Well, it it considerably smaller than any fiber optic fiber, which average around 9 microns or about 5,000 times larger than the 'nanotube ' described here...
 
Quote from the article:
In a nutshell, IBM discovered that simultaneous injection of electrons into one end, and holes into the other end, of a carbon nanotube causes it to emit light at the 1.5 micron wavelength.

How does one inject holes? Does one fill a syringe with a solution of holes and stick the needle into the nanatube and depress the plunger?
 
A one dimensional approximation just means that out of the three dimensions an object has, only one of them is large compared to the scale of the effect of interest. A difference of a 1000 to one is pretty significant. It is just an approximation, after all.

A garden hose is a good approximation of a one-dimensional object if the phenomenon of water waves is what you're interested in.

Since visible light has wavelengths on the order of a few hundred nm, a 1nm diameter tube is indeed effectively one dimensional.
 
"Wow "nanotubes is there anything thay can't do"?"

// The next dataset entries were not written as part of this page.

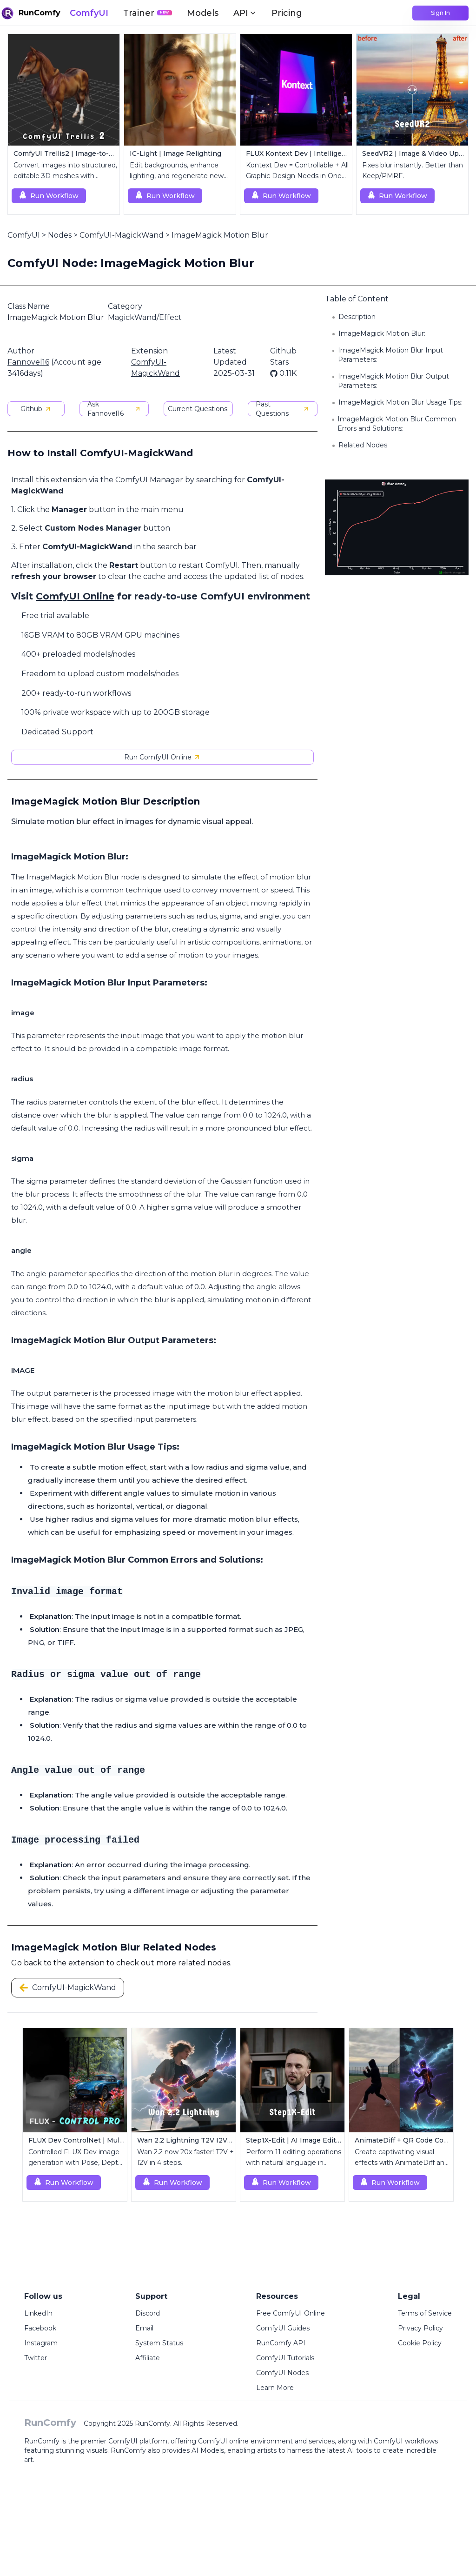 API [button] (245, 13)
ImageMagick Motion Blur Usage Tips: (400, 402)
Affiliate (147, 2358)
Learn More (275, 2387)
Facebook (40, 2328)
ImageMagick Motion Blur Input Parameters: (390, 355)
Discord (147, 2313)
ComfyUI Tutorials (285, 2358)
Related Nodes (362, 445)
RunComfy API (280, 2343)
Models (202, 13)
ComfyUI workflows (406, 2441)
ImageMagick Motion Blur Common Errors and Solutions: (396, 424)
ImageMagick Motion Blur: (381, 333)
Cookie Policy (420, 2343)
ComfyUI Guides (283, 2328)
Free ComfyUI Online (290, 2313)
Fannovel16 (28, 362)
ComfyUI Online (75, 596)
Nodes (60, 235)
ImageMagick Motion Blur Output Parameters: (393, 381)
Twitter (35, 2358)
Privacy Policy (420, 2328)
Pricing (286, 13)
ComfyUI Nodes (282, 2373)
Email (144, 2328)
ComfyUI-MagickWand (121, 235)
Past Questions (282, 408)
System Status (159, 2343)
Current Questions (197, 409)
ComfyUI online (223, 2441)
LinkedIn (38, 2313)
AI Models (208, 2450)
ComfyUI (89, 13)
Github (36, 409)
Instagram (41, 2343)
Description (357, 317)
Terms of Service (425, 2313)
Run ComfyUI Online (162, 757) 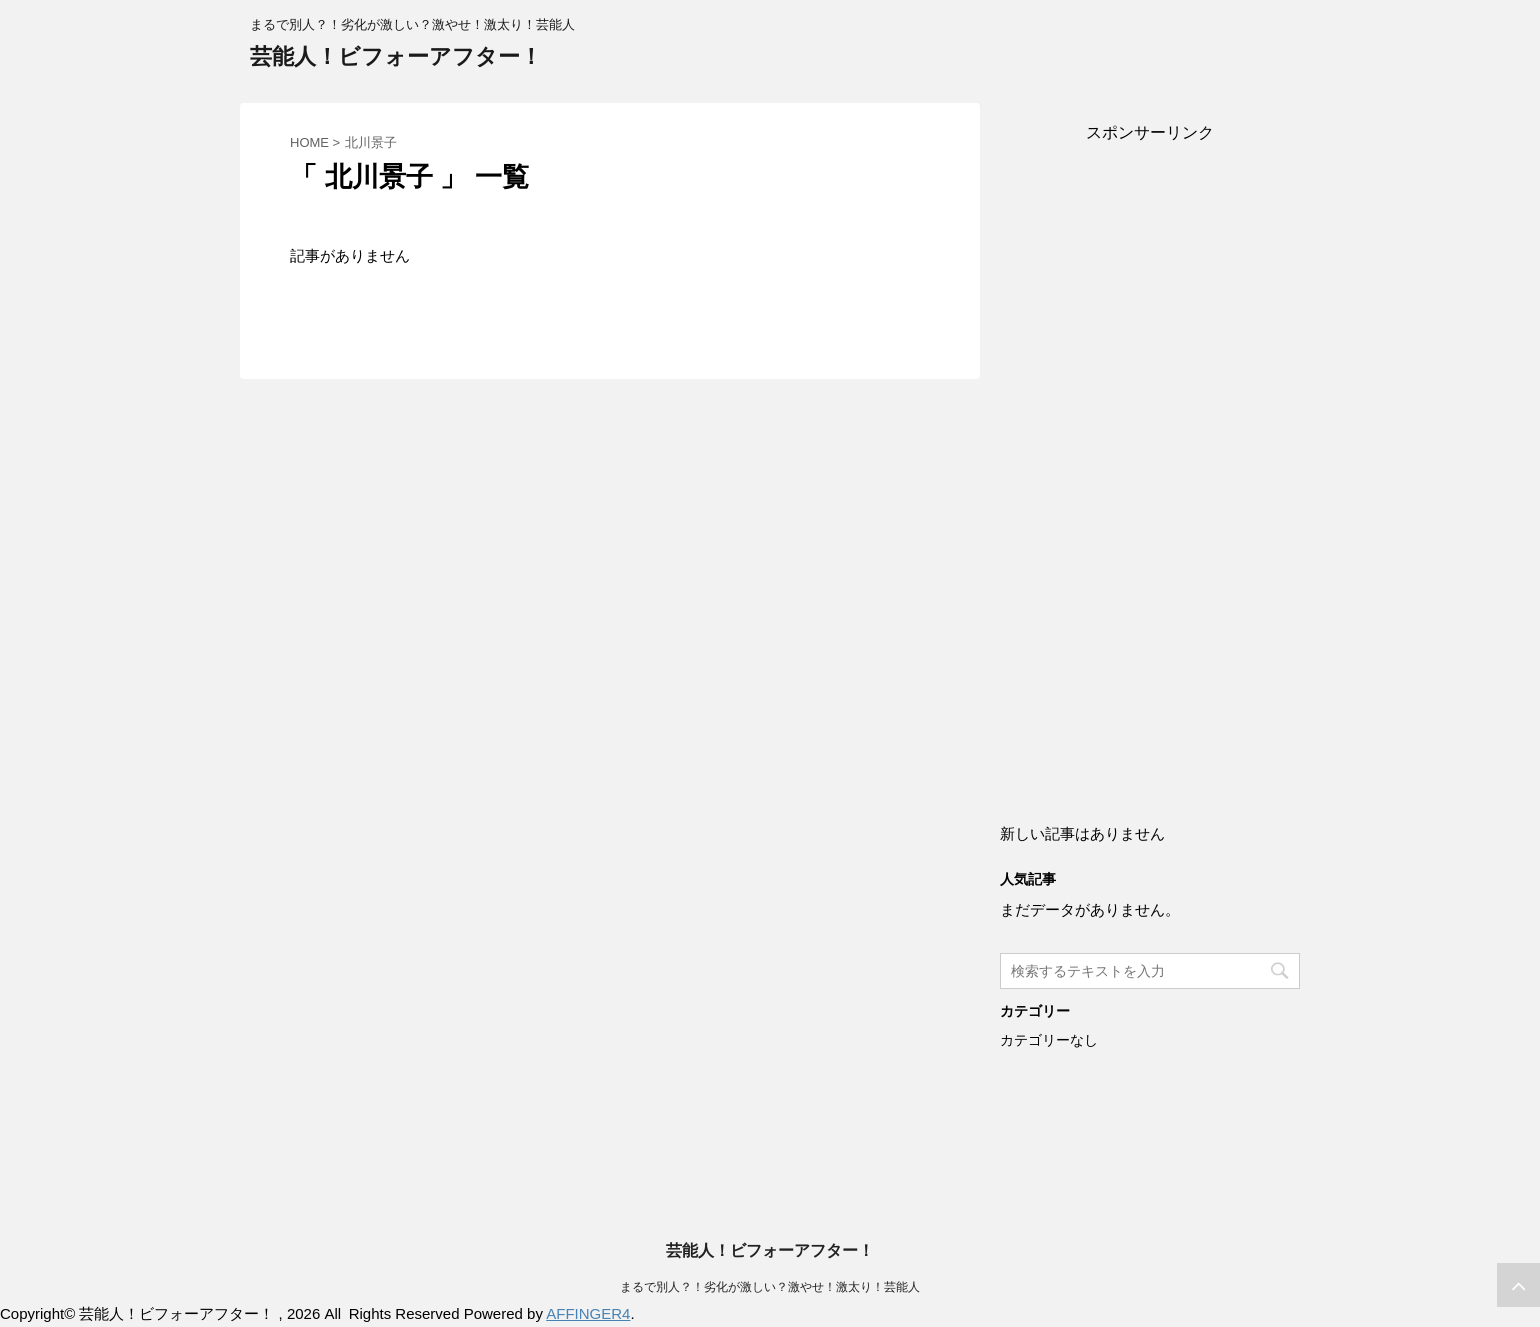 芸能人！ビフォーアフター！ (396, 56)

Well, they can't draw (or even recognize) a perfect circle, for starters...
 
Whee

What I'm waiting for is nanobots that respond to my will. Also, something that'll let me live a few thousand years.


Didn't I hear something about nanotubes being used to build a possible "Space elevator"?
 
lyghtningbyrd said:
"Nanotubes can be microns long, but are only 1.4 nanometer in diameter, inviting the mathematical approximation of one-dimensionality."

If 1.4 nanometers is a mathematical approximation of one-dimensionality, what is one-dimensionality? Zero nanometer width?
Yes. A line has no width. So every time you draw a line on a piece of paper, you aren't actually drawing a line, you're just drawing a skinny rectangle.